482 NA20540 NA20540_accepted_hits.bam null TSI
483 NA20589 NA20589_accepted_hits.bam null TSI
484 NA20754 NA207542_accepted_hits.bam null TSI
485 NA20754 NA20754_accepted_hits.bam null TSI
486 NA20778 NA20778_accepted_hits.bam null TSI
> colnames(GenesSE) <- sampleInfo$sampleName
Error in `rownames<-`(`*tmp*`, value = c(180L, 181L, 183L, 185L, 188L, :
duplicate rownames not allowed
## Oblivously the sampleName column contains duplicated names which was to be used for grouping with collapseReplicates() but below is what I got
techreplictes <-as.data.frame(colData( ddsFull )[ ,c("sampleName","fileName","copyNumber","population") ] )
> head(techreplictes)
sampleName fileName copyNumber population
1 NA06984 NA06984_accepted_hits.bam control CEU
2 NA06985 NA06985_accepted_hits.bam control CEU
3 NA06989 NA06989_accepted_hits.bam control CEU
4 NA07000 NA07000_accepted_hits.bam control CEU
5 NA07051 NA070512_accepted_hits.bam control CEU
6 NA07051 NA07051_accepted_hits.bam control CEU
> ddsCollapsed <- collapseReplicates(ddsFull,groupby= ddsFull$sampleName, run= ddsFull$fileName)

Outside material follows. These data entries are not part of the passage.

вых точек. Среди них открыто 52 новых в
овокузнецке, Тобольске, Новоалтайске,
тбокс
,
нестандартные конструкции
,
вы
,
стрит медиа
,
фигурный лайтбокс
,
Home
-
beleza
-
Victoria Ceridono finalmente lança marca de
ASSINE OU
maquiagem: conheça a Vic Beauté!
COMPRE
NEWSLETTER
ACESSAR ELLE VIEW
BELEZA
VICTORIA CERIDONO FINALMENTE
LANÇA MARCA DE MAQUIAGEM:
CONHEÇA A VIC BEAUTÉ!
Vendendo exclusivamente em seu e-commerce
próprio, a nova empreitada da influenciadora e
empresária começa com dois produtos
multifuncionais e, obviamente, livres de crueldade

Error: sum(assay(object)) == sum(assay(collapsed)) is not TRUE
In addition: Warning messages:
1: In sum(assay(object)) : integer overflow - use sum(as.numeric(.))
2: In sum(assay(collapsed)) : integer overflow - use sum(as.numeric(.))
> traceback()
3: stop(sprintf(ngettext(length(r), "%s is not TRUE", "%s are not all TRUE"),
ch), call. = FALSE, domain = NA)
2: stopifnot(sum(assay(object)) == sum(assay(collapsed)))

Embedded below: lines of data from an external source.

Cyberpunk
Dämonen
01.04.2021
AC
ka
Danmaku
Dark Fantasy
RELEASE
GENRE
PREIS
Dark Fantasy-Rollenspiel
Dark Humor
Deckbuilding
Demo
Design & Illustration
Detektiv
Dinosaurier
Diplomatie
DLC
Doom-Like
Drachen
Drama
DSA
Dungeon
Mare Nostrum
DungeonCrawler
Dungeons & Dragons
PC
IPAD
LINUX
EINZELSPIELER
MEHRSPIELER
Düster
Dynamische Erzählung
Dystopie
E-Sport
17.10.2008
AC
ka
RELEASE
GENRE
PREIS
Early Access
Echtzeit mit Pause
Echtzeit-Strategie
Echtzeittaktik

1: collapseReplicates(ddsFull, groupby = ddsFull$sampleName, run = ddsFull$fileName)
> sessionInfo()
R version 3.1.1 (2014-07-10)
Platform: x86_64-unknown-linux-gnu (64-bit)
locale:
[1] LC_CTYPE=en_GB.UTF-8 LC_NUMERIC=C
[3] LC_TIME=en_GB.UTF-8 LC_COLLATE=en_GB.UTF-8
[5] LC_MONETARY=en_GB.UTF-8 LC_MESSAGES=en_GB.UTF-8
[7] LC_PAPER=en_GB.UTF-8 LC_NAME=C
[9] LC_ADDRESS=C LC_TELEPHONE=C
[11] LC_MEASUREMENT=en_GB.UTF-8 LC_IDENTIFICATION=C
attached base packages:
[1] stats4 parallel stats graphics grDevices utils datasets
[8] methods base
other attached packages:
[1] TxDb.Hsapiens.UCSC.hg19.knownGene_3.0.0
[2] GenomicAlignments_1.2.1
[3] DESeq2_1.6.3
[4] RcppArmadillo_0.4.400.0
[5] Rcpp_0.11.4
[6] Rsamtools_1.18.2
[7] Biostrings_2.34.1
[8] XVector_0.6.0
[9] GenomicFeatures_1.18.3
[10] AnnotationDbi_1.28.1
[11] Biobase_2.26.0
[12] GenomicRanges_1.18.4
[13] GenomeInfoDb_1.2.4
[14] IRanges_2.0.1
[15] S4Vectors_0.4.0
[16] BiocGenerics_0.12.1
loaded via a namespace (and not attached):
[1] annotate_1.42.1 BatchJobs_1.5 BBmisc_1.8
[4] BiocParallel_1.0.2 biomaRt_2.22.0 bitops_1.0-6
[7] brew_1.0-6 checkmate_1.5.1 cluster_2.0.1
[10] codetools_0.2-10 colorspace_1.2-4 DBI_0.3.1
[13] digest_0.6.8 fail_1.2 foreach_1.4.2
[16] Formula_1.2-0 genefilter_1.48.1 geneplotter_1.44.0
[19] ggplot2_1.0.0 grid_3.1.1 gtable_0.1.2
[22] Hmisc_3.14-4 iterators_1.0.7 lattice_0.20-29
[25] latticeExtra_0.6-26 locfit_1.5-9.1 MASS_7.3-34
[28] munsell_0.4.2 plyr_1.8.1 proto_0.3-10
[31] RColorBrewer_1.0-5 RCurl_1.95-4.3 reshape2_1.4
[34] RSQLite_1.0.0 rtracklayer_1.26.2 scales_0.2.4
[37] sendmailR_1.1-2 splines_3.1.1 stringr_0.6.2
[40] survival_2.37-7 tools_3.1.1 XML_3.98-1.1
[43] xtable_1.7-3 zlibbioc_1.10.0
>
I would appreciate some suggestions on how to proceed with my analysis. Ultimately, I am interested in differential expression and being able to aggregate reads from technical samples improves the analysis.
Many thanks
Adeolu
Hi Michael, Thank you for your response.
The function works and no more error message when I collapsed the replicates.
Many thanks,
Adeolu
Great, I will fix this bug in the devel branch.